The next three months will be wrapped in the hazy, warm charm of summer, and there is finally room to breathe. With exams over, second year of university demands a short summary, especially given that it has not been the brightest of academic years. These things happen. I wrote some bad essays and missed a fair few lectures. There were endless new ‘hobbies’ I took on as means of distraction, losing track of threads along the way. I did, however, make great friends, as well as amassing an obscene amount of books that will probably make my dad curse me when the time comes to move all the possessions back in his somewhat compact car.
Regardless of the disappointing performance, I am still pretty pleased with myself for reaching the finishing line. Being on a four year course, I have an incorporated break to look forward to, sort of. I say sort of because it is still an academic year, only abroad. Compulsory travelling as part of the course was a notion to boast of. For a while I charted Chile and St Petersburg as the dream, the go-to places; they were mine. The promised adventure! Chile, because I was smitten with the allure of its wilderness, and St Petersburg because of its universal acclaim.
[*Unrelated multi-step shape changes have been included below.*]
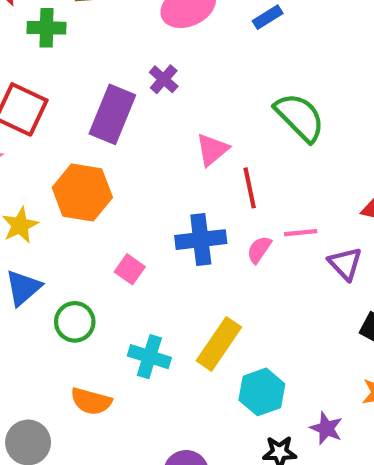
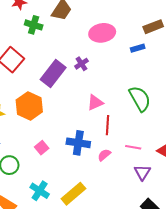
pink line: (301, 233) -> (133, 147), moved

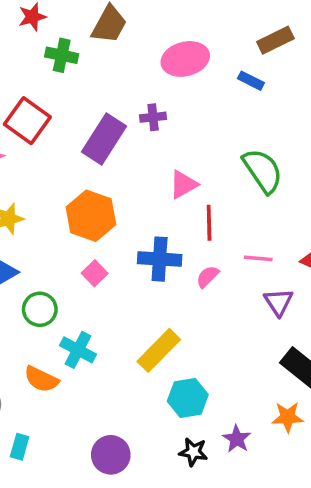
blue rectangle: (138, 48) -> (251, 81), turned 48
purple cross: (81, 64) -> (153, 117), turned 32
orange hexagon: (29, 106) -> (91, 216), moved
cyan cross: (40, 191) -> (78, 350), moved

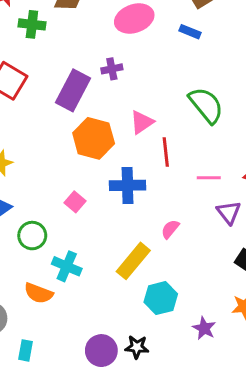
orange hexagon: (91, 216) -> (94, 138), moved
pink semicircle: (208, 277) -> (170, 229), moved
black star: (193, 452) -> (137, 347), moved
Then reality decided to shoot blind arrows into a map, swoosh one into Spain and the other to Siberia, but the current plan suits me even better. Spain is close(er) to home, and Salamanca quaint and inviting. (Google ‘Salamanca library’, seriously.) Having lived near Madrid for a month last summer, Spain will feel less intimidating than Santiago. Russia is my wild card, and Tomsk is painting itself to be a fabulous kingdom of birch trees and ice, the coveted nature’s playground.
I can play dress up, pretend I am the snow queen, or bake like a lizard in the heat. I am an expert chameleon but there will be no personality transplant, just new clothes. Recall your first day in nursery? You are bouncy with excitement, terrified for being left on your own for the first time, but also stuck with infantile language, little and vulnerable. What’s more, you’re 4,165.2 miles away from home. Loneliness will loom uninvited (although everyone tacitly accepts that it was inevitably going to crash the party). It is not just a matter of location though; all that I am used to will be knocked away as in a game of marbles or snooker, dispersing and disappearing. In short, I will miss everything one misses when they miss home. The commodity of one’s bookshelf, favourite spot on the settee, and friends within reach of a hug will be displaced by strange and empty rooms.
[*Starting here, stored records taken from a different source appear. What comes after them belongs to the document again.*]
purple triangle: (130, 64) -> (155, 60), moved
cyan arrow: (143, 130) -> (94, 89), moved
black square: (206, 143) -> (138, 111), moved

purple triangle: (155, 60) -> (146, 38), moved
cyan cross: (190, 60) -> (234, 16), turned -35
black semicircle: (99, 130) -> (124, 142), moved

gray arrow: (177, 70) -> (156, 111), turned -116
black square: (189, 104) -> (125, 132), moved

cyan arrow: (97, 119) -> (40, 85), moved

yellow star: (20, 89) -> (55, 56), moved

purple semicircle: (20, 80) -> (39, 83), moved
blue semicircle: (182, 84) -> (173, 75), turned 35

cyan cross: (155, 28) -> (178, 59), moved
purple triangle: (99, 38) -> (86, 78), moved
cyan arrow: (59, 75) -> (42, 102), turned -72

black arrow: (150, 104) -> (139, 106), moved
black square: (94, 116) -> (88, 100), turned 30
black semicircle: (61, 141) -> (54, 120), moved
The original plan was to focus on the anticipation for the journey. I feel obliged to apologise for fearmongering home-sickness to my fellow language students, but I know my apprehensions ring familiar with everyone else facing the prospect of going away. As much as I cannot deny the niggling fright, I hold equally strong underlying hope for truly fantastic experiences. A note to self then, and others, is to engage and not become a hermit: dive head first. Reminding oneself of first-time trials is a good way to envisage year abroad because it is not likely to be a seamless transition. Be it learning to ride a bike or learning to swim, it is worth remembering the accompanying sense of novelty. Much like being taken swimming for the first time, it can be traumatic. My knees shook and my face was rasped from having rubbed it for over an hour as I wept and my nose ran pitifully. “Oh will you jump already?” My dad was patient but I was stubborn. “We are not going home until you jump.” I was seven and I could keep afloat but I dared not jump into the abyss of the pool. The jaws theme tune played over in my head and I made a scene of myself, wailing, until one of the life guards gave me a gentle push that I mistook for a pat of consolation. Not the best way to teach a child but it worked. I fell, I flopped, it hurt but I resurfaced with a love for water that led to training twice a day, before and after school and competitions at weekends.
One may think facing new challenges is a daily struggle, but people do not appreciate how much of a big deal moving really is. Reducing the helplessness to first-time childhood experiences aptly puts the mixed feelings into perspective. It took my parents some time to come to terms with my choice. My mum was horror struck when I announced my destination and concluded with a dramatic outburst of ‘you will freeze.’ Salamanca doesn’t seem to be causing too much worry and people have already booked in to visit, despite not having settled anything with regards to my own accommodation. August still feels far out of reach.